I prefer ridgeless, but I don't really know why, other than its easier to get the basket in and out the PF. In purely coffee making terms it makes no difference at all. It is purely down to personal preference I think.


----------



## garydyke1 (Mar 9, 2011)

aaronb said:


> Does anybody have thoughts on Ridged vs Ridgeless?


+1 for ridgeless but it will highlight if you need a new portafilter spring pretty quickly when knocking the puck out!


----------



## garydyke1 (Mar 9, 2011)

aaronb said:


> Are you massively up dosing to fill the basket though?
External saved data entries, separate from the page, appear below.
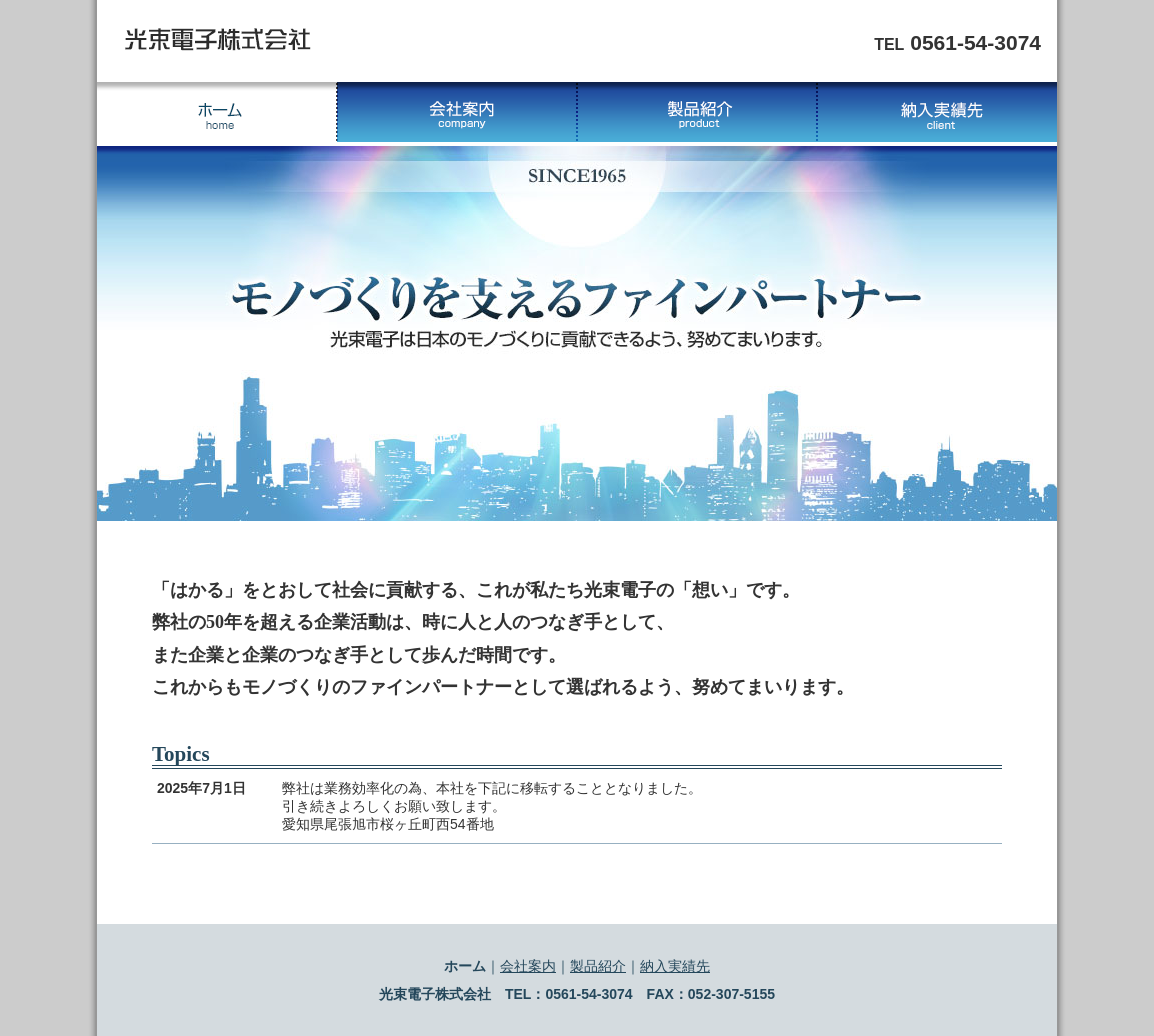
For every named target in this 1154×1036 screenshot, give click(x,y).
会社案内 (457, 112)
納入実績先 (937, 112)
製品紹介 (697, 112)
A 22g basket will accept 21-23g I would have thought. The hole size and basket depth wil be optimised for the designed dose


----------



## Milesy (Mar 8, 2012)

I am dosing 22g exactly. The resulting pour was had more of a mouth feel. It was full bodied and fruity, with chocolate sweetness but without extracting too much caramels. The lower dose basket has a lot less wiggle room I think and needs a bit more accuracy. With the larger dose I seem to be able to get away with more in the variables but still get a consistent pour. Just double spout it into two cups


----------



## Glenn (Jun 14, 2008)

Great for triple ristrettos but 22g is usually too big for most people.

Sanremo is using VST 20g Ridgeless baskets this year and UKBC entrants are able to get them for a great price through VST's sponsorship deal.


----------



## garydyke1 (Mar 9, 2011)

Ive ordered a 20g ridgeless VST. Now I can play along at home WBC-style dosing


----------



## jonolef (Nov 23, 2013)

Ridges of the basket are a great reference point for baristas wanting to ensure their tamp is absolutely flat. The coffee bed in relation to the ridge is a nice easy checkpoint.

With regards to 20 vs 22, surely it just means your yield can be increased from say the optimal 27 to 34g on a 20g basket to 38-odd grams. So you can enjoy the same esp to milk ratios in a longer drink.


----------



## michaelg (Jul 25, 2013)

I have a 22g and an 17g LM and I find a grind that is perfect in the 17g seems painfully slow (even if 'upscaling' the extraction expectation) in the 22g. Weird given I thought the aim of VST's was consistency! Maybe the rest of my prep just isn't consistent! That's the more likely explanation!


----------



## Gangstarrrrr (Mar 4, 2013)

michaelg said:


> I have a 22g and an 17g LM and I find a grind that is perfect in the 17g seems painfully slow (even if 'upscaling' the extraction expectation) in the 22g. Weird given I thought the aim of VST's was consistency! Maybe the rest of my prep just isn't consistent! That's the more likely explanation!


I've found that the different sized VST baskets need different grind settings. Which is why I used to use the pharos for one and a mignon for the other.


----------



## jeebsy (May 5, 2013)

You'll need to be coarser for a higher dose as there's more coffee for the water to make its way through in the allotted time.

The consistency is more about the size and spacing of the holes i think.


----------



## garydyke1 (Mar 9, 2011)

Find the 20g VST superior to the 18g for mouthfeel and sweetness , also more forgiving of technique


----------